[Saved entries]
○ ○ ○ ○ ○ ○ ○

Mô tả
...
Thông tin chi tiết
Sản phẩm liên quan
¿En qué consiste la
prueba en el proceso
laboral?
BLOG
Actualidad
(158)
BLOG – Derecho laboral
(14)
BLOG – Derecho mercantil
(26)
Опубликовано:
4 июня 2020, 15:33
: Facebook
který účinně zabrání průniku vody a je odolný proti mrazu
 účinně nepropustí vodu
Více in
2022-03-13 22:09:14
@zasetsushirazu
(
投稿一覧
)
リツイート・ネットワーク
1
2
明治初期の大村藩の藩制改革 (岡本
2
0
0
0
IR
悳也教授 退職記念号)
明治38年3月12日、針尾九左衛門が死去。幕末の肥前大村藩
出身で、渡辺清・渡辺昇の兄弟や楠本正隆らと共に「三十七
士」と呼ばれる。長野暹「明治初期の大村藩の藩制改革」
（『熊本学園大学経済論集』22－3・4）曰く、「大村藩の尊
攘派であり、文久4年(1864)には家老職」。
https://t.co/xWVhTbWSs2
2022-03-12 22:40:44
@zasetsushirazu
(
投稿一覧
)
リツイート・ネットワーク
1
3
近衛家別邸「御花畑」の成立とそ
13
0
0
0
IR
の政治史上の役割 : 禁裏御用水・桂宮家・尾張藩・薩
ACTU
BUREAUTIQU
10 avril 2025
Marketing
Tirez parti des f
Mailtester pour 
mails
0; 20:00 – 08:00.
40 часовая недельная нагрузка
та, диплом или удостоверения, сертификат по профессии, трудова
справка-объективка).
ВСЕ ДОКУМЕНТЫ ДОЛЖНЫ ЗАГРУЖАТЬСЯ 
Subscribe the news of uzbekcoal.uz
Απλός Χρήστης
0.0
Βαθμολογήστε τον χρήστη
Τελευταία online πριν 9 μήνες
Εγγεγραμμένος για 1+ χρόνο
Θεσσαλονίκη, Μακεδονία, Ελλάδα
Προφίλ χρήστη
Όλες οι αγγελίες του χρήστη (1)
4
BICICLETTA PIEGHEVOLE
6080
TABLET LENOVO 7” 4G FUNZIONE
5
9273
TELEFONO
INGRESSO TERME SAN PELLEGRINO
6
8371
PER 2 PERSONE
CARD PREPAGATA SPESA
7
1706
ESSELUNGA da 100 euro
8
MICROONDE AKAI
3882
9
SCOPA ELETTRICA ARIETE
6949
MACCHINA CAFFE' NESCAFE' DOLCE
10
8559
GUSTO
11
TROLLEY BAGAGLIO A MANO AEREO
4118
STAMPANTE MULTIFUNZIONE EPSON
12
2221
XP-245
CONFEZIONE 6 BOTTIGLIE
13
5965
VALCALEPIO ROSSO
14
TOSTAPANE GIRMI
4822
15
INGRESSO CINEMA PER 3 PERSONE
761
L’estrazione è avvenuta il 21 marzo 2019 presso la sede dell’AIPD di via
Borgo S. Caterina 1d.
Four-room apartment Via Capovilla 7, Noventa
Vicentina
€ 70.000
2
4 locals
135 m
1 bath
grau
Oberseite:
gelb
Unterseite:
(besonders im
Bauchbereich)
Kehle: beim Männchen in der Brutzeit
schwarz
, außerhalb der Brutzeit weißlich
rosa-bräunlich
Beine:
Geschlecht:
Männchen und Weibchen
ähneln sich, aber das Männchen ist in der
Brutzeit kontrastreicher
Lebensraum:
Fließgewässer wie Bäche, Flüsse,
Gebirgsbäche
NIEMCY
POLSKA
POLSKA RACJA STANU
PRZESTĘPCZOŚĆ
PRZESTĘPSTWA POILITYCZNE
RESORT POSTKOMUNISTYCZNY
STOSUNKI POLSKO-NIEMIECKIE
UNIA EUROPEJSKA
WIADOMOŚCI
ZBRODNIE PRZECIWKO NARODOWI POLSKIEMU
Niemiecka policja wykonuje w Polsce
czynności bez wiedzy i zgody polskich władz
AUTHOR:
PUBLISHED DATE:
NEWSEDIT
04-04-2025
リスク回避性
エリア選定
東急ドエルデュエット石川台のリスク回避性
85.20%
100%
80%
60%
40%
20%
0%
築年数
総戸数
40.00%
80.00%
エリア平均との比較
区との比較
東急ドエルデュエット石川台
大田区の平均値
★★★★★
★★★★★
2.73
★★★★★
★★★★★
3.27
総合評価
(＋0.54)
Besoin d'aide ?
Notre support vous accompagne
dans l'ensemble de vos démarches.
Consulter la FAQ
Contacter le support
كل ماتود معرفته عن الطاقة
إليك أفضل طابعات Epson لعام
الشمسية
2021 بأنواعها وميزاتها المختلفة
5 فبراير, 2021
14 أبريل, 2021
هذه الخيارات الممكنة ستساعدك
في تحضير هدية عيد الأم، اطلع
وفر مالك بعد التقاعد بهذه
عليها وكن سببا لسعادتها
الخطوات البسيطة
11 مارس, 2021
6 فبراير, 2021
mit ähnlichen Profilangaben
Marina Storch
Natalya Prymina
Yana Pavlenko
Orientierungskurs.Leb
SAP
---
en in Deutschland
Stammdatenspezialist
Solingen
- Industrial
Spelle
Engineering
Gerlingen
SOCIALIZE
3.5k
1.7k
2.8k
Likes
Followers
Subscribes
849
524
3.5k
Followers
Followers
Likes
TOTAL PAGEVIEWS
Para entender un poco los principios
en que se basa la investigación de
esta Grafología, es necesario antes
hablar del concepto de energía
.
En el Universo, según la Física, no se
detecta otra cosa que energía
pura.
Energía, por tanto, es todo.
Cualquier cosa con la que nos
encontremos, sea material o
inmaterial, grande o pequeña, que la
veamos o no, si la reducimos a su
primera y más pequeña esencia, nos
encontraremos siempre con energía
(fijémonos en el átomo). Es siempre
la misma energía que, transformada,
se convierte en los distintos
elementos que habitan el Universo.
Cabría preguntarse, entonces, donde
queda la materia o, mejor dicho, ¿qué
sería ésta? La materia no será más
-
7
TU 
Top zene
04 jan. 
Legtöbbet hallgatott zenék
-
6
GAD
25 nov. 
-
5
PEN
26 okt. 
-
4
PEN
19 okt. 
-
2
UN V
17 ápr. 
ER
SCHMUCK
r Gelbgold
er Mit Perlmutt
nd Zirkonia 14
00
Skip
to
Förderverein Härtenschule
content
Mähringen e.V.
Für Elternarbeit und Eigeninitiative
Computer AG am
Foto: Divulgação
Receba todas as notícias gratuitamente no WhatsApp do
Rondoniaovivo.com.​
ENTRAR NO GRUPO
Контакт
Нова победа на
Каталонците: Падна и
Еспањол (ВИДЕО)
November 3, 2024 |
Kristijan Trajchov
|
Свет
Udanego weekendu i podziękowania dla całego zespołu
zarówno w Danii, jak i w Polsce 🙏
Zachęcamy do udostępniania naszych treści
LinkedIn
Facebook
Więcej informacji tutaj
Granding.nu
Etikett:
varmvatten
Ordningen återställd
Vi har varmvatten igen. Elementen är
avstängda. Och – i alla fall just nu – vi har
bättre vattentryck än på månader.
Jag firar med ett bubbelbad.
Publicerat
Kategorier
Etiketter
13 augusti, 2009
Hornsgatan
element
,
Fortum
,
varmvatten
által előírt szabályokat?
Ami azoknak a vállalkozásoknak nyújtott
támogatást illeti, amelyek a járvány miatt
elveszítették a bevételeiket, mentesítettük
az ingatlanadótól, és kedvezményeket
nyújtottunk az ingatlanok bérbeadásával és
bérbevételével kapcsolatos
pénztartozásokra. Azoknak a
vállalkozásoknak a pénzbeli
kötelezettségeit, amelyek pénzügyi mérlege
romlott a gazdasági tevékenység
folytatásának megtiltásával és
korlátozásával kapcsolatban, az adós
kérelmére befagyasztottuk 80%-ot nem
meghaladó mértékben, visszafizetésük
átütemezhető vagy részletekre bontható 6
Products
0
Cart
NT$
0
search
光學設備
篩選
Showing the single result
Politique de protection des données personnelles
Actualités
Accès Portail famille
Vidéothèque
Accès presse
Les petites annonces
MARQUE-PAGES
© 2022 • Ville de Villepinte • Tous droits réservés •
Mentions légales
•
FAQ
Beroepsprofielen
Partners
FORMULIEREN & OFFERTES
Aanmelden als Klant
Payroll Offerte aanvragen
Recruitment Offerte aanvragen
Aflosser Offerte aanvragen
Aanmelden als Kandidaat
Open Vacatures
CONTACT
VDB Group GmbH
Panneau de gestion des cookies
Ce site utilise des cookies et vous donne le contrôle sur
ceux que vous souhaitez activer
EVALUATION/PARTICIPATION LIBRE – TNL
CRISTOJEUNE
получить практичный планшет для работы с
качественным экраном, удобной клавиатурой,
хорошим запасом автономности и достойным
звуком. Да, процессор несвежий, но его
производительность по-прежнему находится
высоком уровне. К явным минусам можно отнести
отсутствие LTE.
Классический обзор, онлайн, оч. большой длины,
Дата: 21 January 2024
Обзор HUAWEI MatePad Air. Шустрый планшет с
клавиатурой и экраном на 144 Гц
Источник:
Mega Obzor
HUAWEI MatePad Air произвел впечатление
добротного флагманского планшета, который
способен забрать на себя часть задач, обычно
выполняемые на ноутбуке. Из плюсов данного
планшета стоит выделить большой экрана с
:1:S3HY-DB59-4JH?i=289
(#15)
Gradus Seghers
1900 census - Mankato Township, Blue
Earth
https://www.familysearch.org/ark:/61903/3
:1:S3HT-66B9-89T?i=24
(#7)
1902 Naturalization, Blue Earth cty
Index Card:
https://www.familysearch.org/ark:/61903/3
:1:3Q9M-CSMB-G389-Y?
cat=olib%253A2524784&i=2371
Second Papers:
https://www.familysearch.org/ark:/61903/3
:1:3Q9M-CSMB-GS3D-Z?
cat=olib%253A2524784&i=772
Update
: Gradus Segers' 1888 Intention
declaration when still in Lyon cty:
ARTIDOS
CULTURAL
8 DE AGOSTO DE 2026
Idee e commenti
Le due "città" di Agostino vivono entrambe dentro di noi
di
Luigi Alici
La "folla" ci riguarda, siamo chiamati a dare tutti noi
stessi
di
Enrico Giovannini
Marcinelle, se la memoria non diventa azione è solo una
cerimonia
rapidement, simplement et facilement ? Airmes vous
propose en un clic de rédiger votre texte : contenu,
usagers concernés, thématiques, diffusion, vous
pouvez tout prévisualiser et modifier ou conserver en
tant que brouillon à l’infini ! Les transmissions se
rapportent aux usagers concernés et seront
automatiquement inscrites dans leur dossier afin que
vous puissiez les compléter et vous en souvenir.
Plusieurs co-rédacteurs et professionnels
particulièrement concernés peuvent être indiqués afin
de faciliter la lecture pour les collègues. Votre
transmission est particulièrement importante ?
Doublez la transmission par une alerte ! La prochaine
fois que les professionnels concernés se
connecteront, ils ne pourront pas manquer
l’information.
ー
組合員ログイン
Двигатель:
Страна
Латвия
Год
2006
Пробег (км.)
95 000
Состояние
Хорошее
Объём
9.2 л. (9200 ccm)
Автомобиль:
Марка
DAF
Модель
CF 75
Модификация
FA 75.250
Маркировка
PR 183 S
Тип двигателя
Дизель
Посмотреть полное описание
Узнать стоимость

○ ○ ○ ○ ○ ○ ○

= How to complete this task =
The required output is each line of the entries that contains the word "Brutzeit".

= Result of this task =
Kehle: beim Männchen in der Brutzeit
, außerhalb der Brutzeit weißlich
Brutzeit kontrastreicher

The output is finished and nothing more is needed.